There are two major types of sunblock: physical and chemical. Both protect against UV radiation, they just use different ingredients to do so. And it's these ingredients that will help you choose the right facial sunscreen.

Physical, or mineral, sunscreens

Mineral sunscreens reflect the sun's radiation. They are formulated with zinc oxide or titanium dioxide, which are great options for those with sensitive skin because they are less likely to cause an allergic reaction. Jerdan says she likes to pick a mineral sunscreen that contains at least 9 percent of the active mineral ingredient.
Another reason mineral sunscreens are ideal for use on the face is that they reduce the risk of skin conditions aggravated by heat like hyperpigmentation and melasma. As chemical sunscreens absorb the sun's rays, they can warm the face, says Jerdan, so for those prone to discoloration, it might be best to avoid them.

"Mineral sunscreens can sometimes leave a thick, chalky residue on the skin," says Park. "But over the years mineral sunscreen formulations have become much more elegant and tinted so they no longer leave a white cast."

Chemical sunscreens

Chemical sunscreens absorb the sun's rays instead of reflecting them like their mineral counterparts. Jerdan advises her patients with sensitive skin to "say no to the benzones." Examples of benzones include avobenzone and oxybenzone, which are commonly found in chemical sunscreens and have the potential to ignite an allergic reaction.

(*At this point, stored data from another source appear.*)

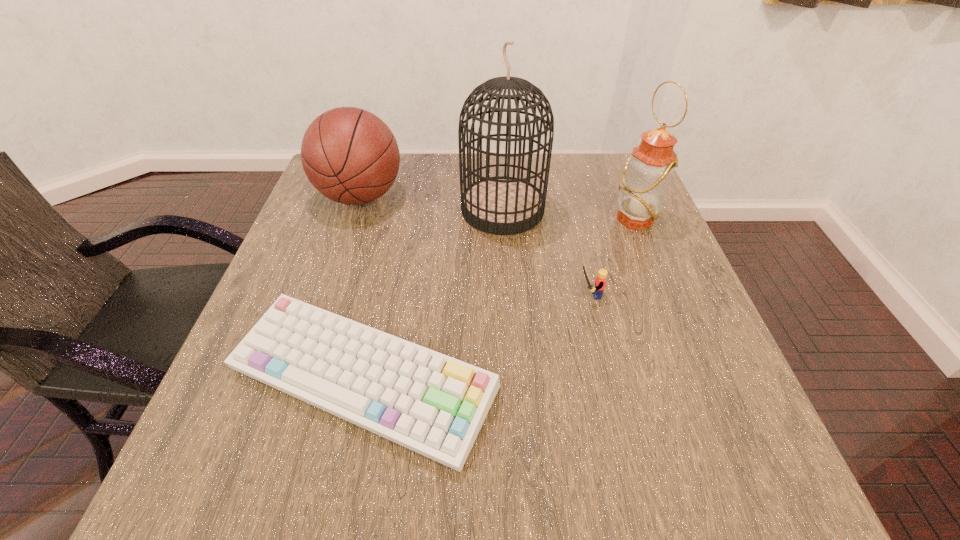 At what (x,y) coordinates should I click in order to perform the action: click on object that is at the right edge. Please return your answer as a coordinate pair (x, y). Looking at the image, I should click on (647, 174).

The height and width of the screenshot is (540, 960). I want to click on object situated at the far left corner, so click(x=349, y=155).

This screenshot has width=960, height=540. I want to click on object at the near left corner, so click(x=433, y=404).

Identify the location of vacant region at the far edge of the desktop. (403, 168).

In the image, there is a desktop. Where is `vacant area at the near edge`? The width and height of the screenshot is (960, 540). vacant area at the near edge is located at coordinates (315, 495).

Locate an element on the screen. vacant space at the left edge of the desktop is located at coordinates (282, 271).

Where is `vacant space at the right edge`? The image size is (960, 540). vacant space at the right edge is located at coordinates (x=630, y=231).

In order to click on vacant area at the near left corner of the desktop in this screenshot , I will do [208, 456].

The image size is (960, 540). Identify the location of free space between the basketball and the birdcage. (432, 203).

Where is `vacant point located between the basketball and the birdcage`? This screenshot has width=960, height=540. vacant point located between the basketball and the birdcage is located at coordinates (432, 203).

However, not all chemical sunscreens rely on these ingredients, so you don't need to write all chemical sunscreens off completely. "[Chemical sunscreen] does a great job if you don't have an allergy to it," she says.

Chemical sunscreen ingredients are also controversial due to a recent study conducted by the FDA that showed that these compounds are absorbed into the skin and detected in the bloodstream in levels that surpass the recommended Food and Drug Administration threshold. Yet, researchers and dermatologists stress that this does not mean that chemical sunscreens are unsafe.

Choose sunscreens lotions for your face over sprays

Regardless of which route you go, the American Association of Dermatology recommends steering clear of sprayable sunscreens because it's difficult to know if a patch of skin has been left exposed.

Also, sprays should not be inhaled, so it might be better to stick to cream or lotion for the face.

No matter what form of sun protection you choose, whether it's a spray, stick, or gel, just make sure you adequately lather up. "The AAD recommends four passes of sunscreen sticks, and to spray sunscreen until your skin is glistening, and then to rub it in," says Park.